What about post-pandemic?
But the real question is: could pharma sustain these reputational gains even after the pandemic? Will there be a return to the default position “Big Pharma is bad” after the dust settles?
According to some commentators, the communications challenges facing Big Pharma are far more complex than bringing a miracle drug to market, and those challenges help explain why many vaccine makers have bolstered their PR support in recent months.
Others have stated that it’s hard to envision a post-pandemic pharmaceutical industry that’s much different from the one we have now: currently Big Pharma is acting differently because any hint of profiteering would be a PR disaster, but as advocacy group Patients for Affordable Drugs pointed out, companies have still raised the price of 245 drugs since the pandemic began.
Having said that, one of the main reputational risks is that pharma’s profit-before-purpose narrative could easily return after the pandemic. Another reputational risk lies in the eventual emergence of evidence that rich nations are being favoured over poorer ones to receive consignments of one of the vaccines.
Corporate spokespeople from pharma companies have usually tried to justify high prices with innovation. Indeed, the media coverage of medical breakthroughs (such as orphan medicines) has been increasing since the 2000s. The Food and Drug Administration has also tried to facilitate the access to novel medicines by introducing regulations such as priority review, accelerated approval, fast track review and breakthrough designations.
But the innovation argument has done little to sway public opinion – common criticisms include that costs have gone up not because of innovation efforts but because companies are raising the price of drugs that are already on the market, with commentators saying that a lack of competition and the US regulatory landscape allow for price increases much higher than in other countries. The pandemic is a chance to explain better why it’s in everyone’s interests that pharma continues to pursue innovation profitably.
Furthermore, although global trust in the pharma industry is at an all time high – 73% of the global informed public say they trust the pharmaceutical industry, according to data by healthcare marcomms company Pegasus – the public don’t look to the industry for healthcare information. For instance, 7% of the UK public say they use pharmaceutical company websites as a source for healthcare information. Major reasons for that are because they think other sources of information are less biased, and because they think the industry’s information sources would try to sell them medicine they don’t need.
To stay relevant after the pandemic, pharma should work towards improving consumers’ knowledge of the industry and must do better at explaining its complexity to its audiences. The public’s interest in the process by which pharma companies develop and discover new drugs, treatments, and medications has increased since the start of the pandemic, but companies need to make sure that this interest will be sustained even after the current crisis.

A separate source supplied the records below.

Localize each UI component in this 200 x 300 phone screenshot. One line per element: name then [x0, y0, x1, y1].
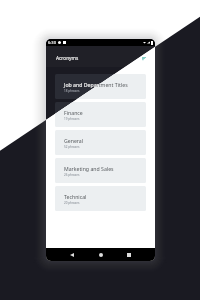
staticText: General	[64, 137, 84, 144]
staticText: General	[64, 137, 84, 144]
button[interactable]: Job and Department Titles	[55, 74, 146, 99]
staticText: 6:30	[48, 40, 56, 45]
button[interactable]: Sort	[140, 55, 147, 62]
staticText: Technical	[64, 193, 87, 200]
staticText: 52 phrases	[64, 145, 80, 149]
button[interactable]: Recents	[125, 251, 133, 259]
button[interactable]: Back	[68, 251, 76, 259]
button[interactable]: Home	[97, 251, 105, 259]
staticText: 26 phrases	[64, 173, 80, 177]
staticText: 52 phrases	[64, 145, 80, 149]
button[interactable]: Finance	[55, 102, 146, 127]
staticText: Finance	[64, 109, 83, 116]
button[interactable]: Home	[97, 251, 105, 259]
staticText: Finance	[64, 109, 83, 116]
button[interactable]: Marketing and Sales	[55, 158, 146, 183]
button[interactable]: Back	[68, 251, 76, 259]
button[interactable]: Technical	[55, 186, 146, 211]
staticText: Technical	[64, 193, 87, 200]
button[interactable]: Marketing and Sales	[55, 158, 146, 183]
staticText: Acronyms	[56, 55, 79, 62]
staticText: Marketing and Sales	[64, 165, 114, 172]
staticText: 20 phrases	[64, 201, 80, 205]
button[interactable]: Finance	[55, 102, 146, 127]
staticText: Job and Department Titles	[64, 81, 128, 88]
button[interactable]: Sort	[140, 55, 147, 62]
staticText: 6:30	[48, 40, 56, 45]
staticText: 20 phrases	[64, 201, 80, 205]
staticText: Acronyms	[56, 55, 79, 62]
staticText: 19 phrases	[64, 117, 80, 121]
button[interactable]: Job and Department Titles	[55, 74, 146, 99]
button[interactable]: Technical	[55, 186, 146, 211]
staticText: 18 phrases	[64, 89, 80, 93]
staticText: Job and Department Titles	[64, 81, 128, 88]
button[interactable]: Recents	[125, 251, 133, 259]
staticText: Marketing and Sales	[64, 165, 114, 172]
button[interactable]: General	[55, 130, 146, 155]
staticText: 19 phrases	[64, 117, 80, 121]
staticText: 18 phrases	[64, 89, 80, 93]
button[interactable]: General	[55, 130, 146, 155]
staticText: 26 phrases	[64, 173, 80, 177]
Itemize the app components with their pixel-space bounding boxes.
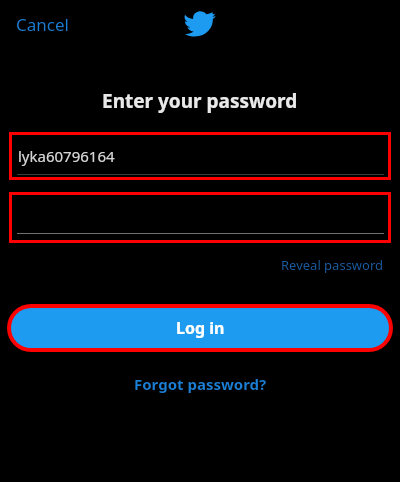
staticText: Forgot password? [134,374,267,394]
button[interactable] [9,192,391,243]
button[interactable]: lyka60796164 [9,132,391,180]
button[interactable]: Reveal password [279,254,386,276]
staticText: Reveal password [281,256,384,274]
staticText: Log in [176,317,225,339]
staticText: Enter your password [102,88,298,114]
other: Twitter [185,9,215,37]
button[interactable]: Cancel [8,7,77,42]
button[interactable]: Forgot password? [128,371,273,397]
staticText: lyka60796164 [18,146,115,166]
staticText: Cancel [16,13,69,36]
button[interactable]: Log in [11,308,389,348]
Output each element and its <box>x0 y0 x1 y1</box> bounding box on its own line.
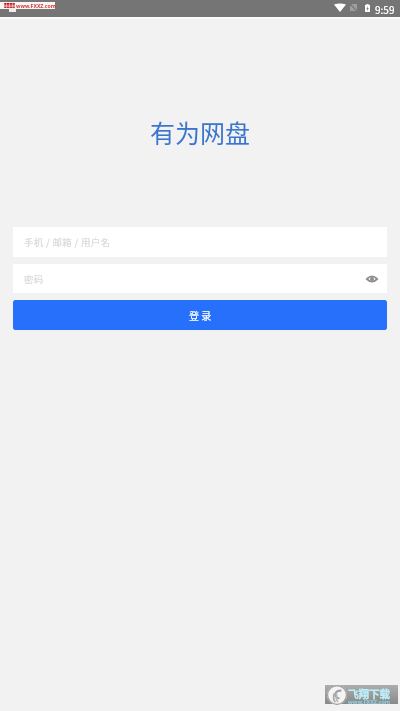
staticText: 登 录 <box>189 308 212 322</box>
button[interactable]: 登 录 <box>13 300 387 330</box>
button[interactable]: Show password <box>357 264 387 293</box>
staticText: 9:59 <box>375 2 395 16</box>
staticText: 有为网盘 <box>0 114 400 150</box>
button[interactable]: 手机 / 邮箱 / 用户名 <box>13 227 387 257</box>
staticText: www.FXXZ.com <box>16 2 56 9</box>
button[interactable]: 密码 <box>13 264 387 293</box>
staticText: 密码 <box>24 272 44 286</box>
staticText: 飞翔下载 <box>348 686 390 701</box>
staticText: 手机 / 邮箱 / 用户名 <box>24 235 111 249</box>
staticText: www.FXXZ.com <box>348 698 391 705</box>
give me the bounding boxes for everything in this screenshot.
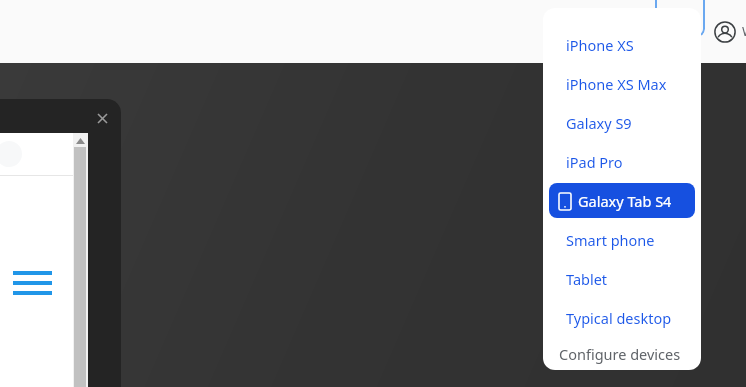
staticText: W [742, 22, 746, 40]
staticText: Smart phone [566, 230, 655, 250]
staticText: Tablet [566, 269, 608, 289]
button[interactable]: Galaxy Tab S4 [549, 183, 695, 218]
button[interactable]: iPhone XS [543, 25, 701, 64]
button[interactable] [655, 0, 705, 37]
button[interactable]: Configure devices [543, 337, 701, 370]
staticText: iPhone XS [566, 35, 634, 55]
button[interactable]: Smart phone [543, 220, 701, 259]
button[interactable]: Tablet [543, 259, 701, 298]
staticText: Typical desktop [566, 308, 672, 328]
button[interactable]: Galaxy S9 [543, 103, 701, 142]
staticText: Galaxy Tab S4 [578, 191, 672, 211]
button[interactable]: Typical desktop [543, 298, 701, 337]
staticText: iPad Pro [566, 152, 623, 172]
button[interactable]: iPad Pro [543, 142, 701, 181]
button[interactable]: Close [92, 108, 112, 128]
button[interactable]: iPhone XS Max [543, 64, 701, 103]
button[interactable]: Account [711, 18, 739, 46]
staticText: Galaxy S9 [566, 113, 632, 133]
staticText: iPhone XS Max [566, 74, 667, 94]
staticText: Configure devices [559, 344, 681, 364]
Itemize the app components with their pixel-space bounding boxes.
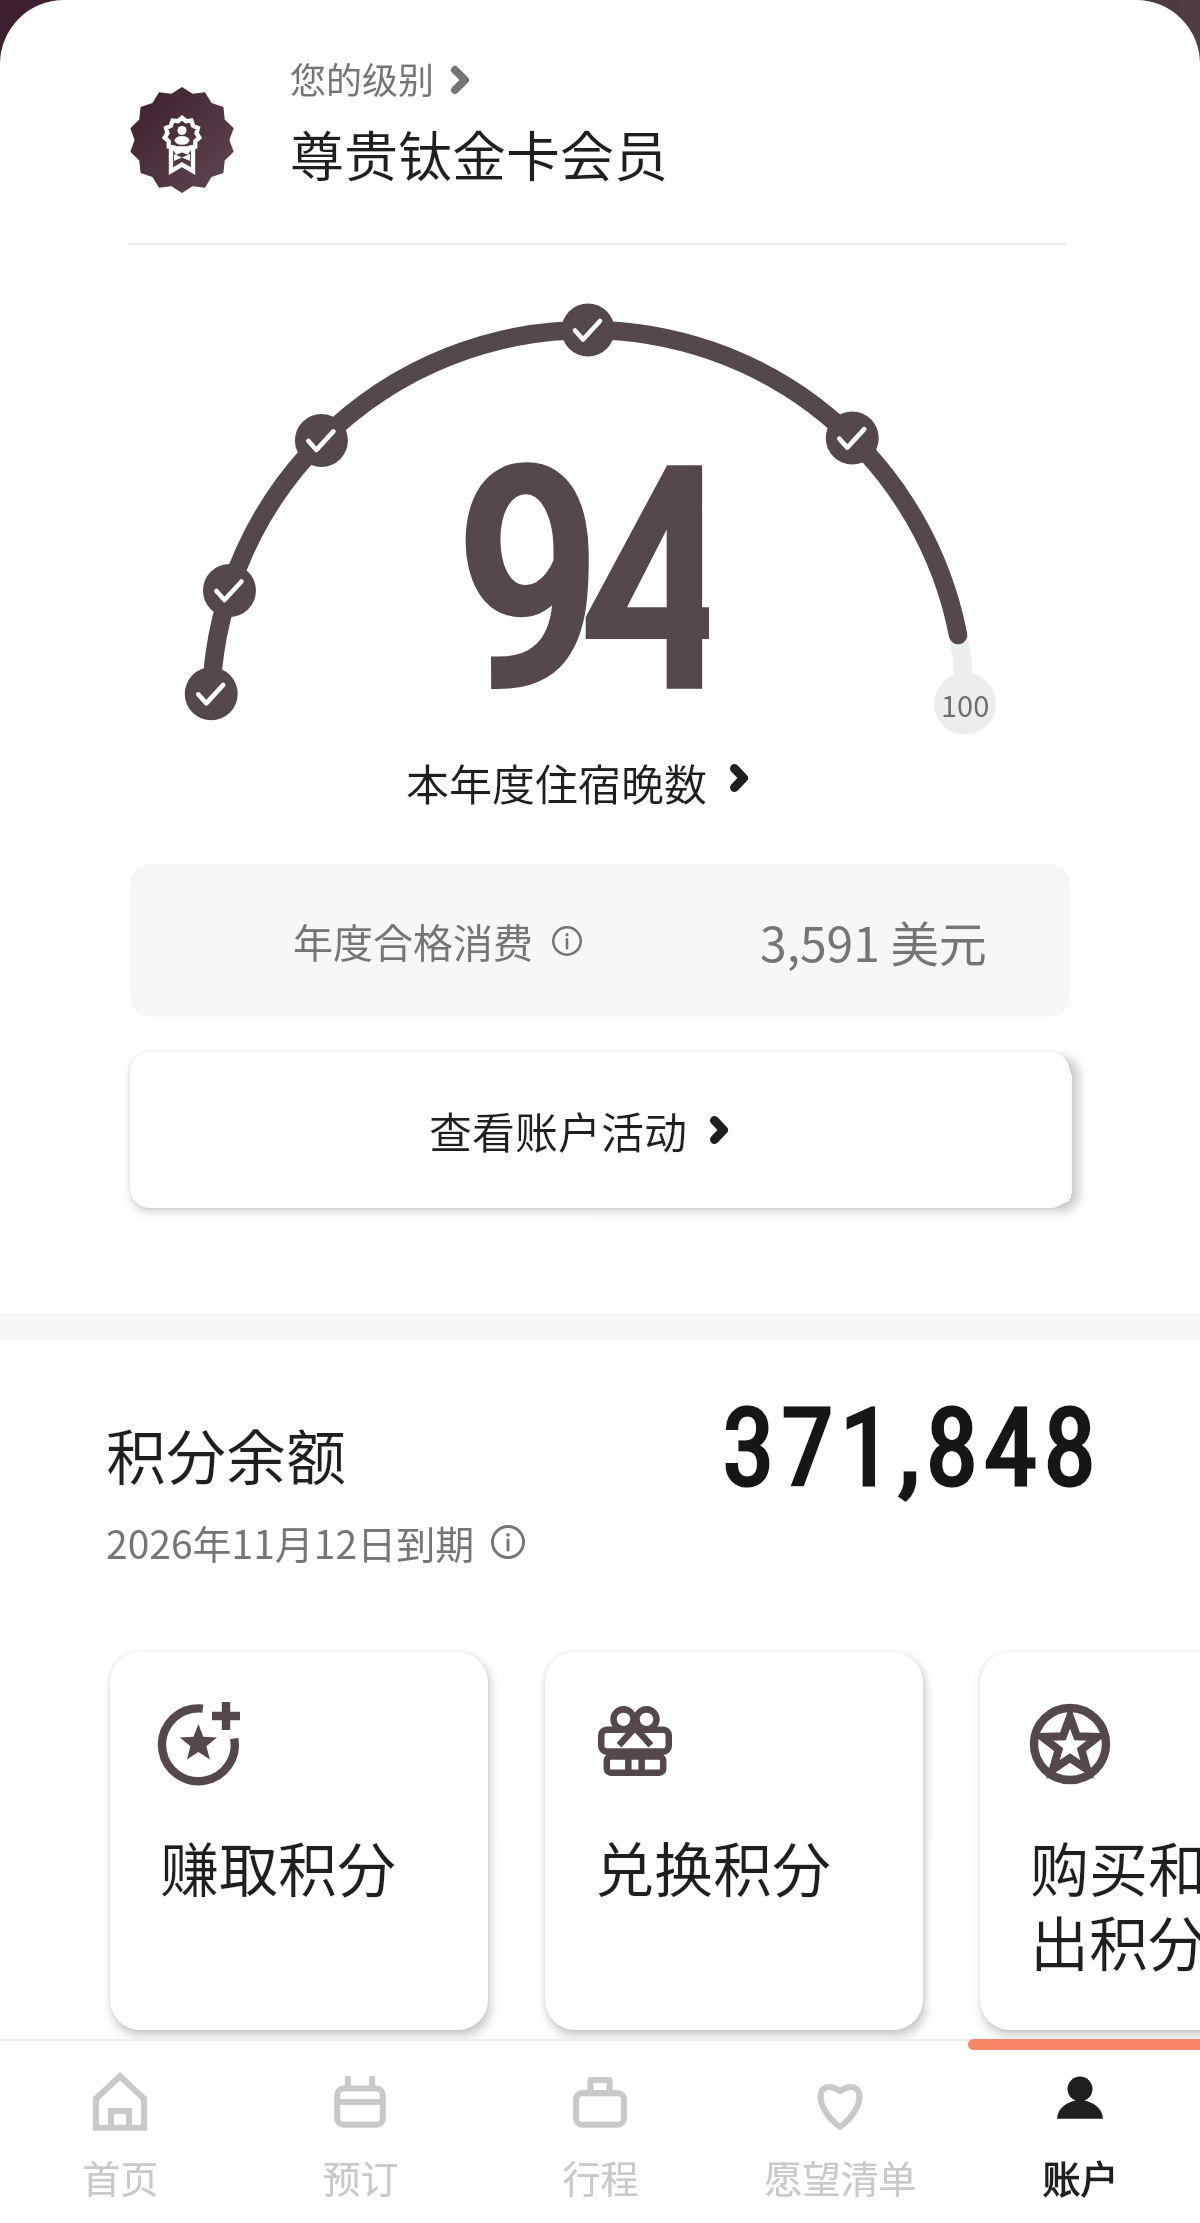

Our analysis indicates that the coronavirus crisis could present an opportunity for pharma’s redemption in the eyes of the public as companies have the chance to return to the industry’s core value – saving human lives.
Pharma players have traditionally followed the ‘house of brands’ strategy, focusing resources almost exclusively on building awareness and trust in product brands, often at the expense of their corporate brands, which have taken the hit from negative media coverage around pricing and opioids. Framing the vaccine story as part of corporate branding strategies could instil trust and loyalty – extremely important qualities in the pharmaceutical sector.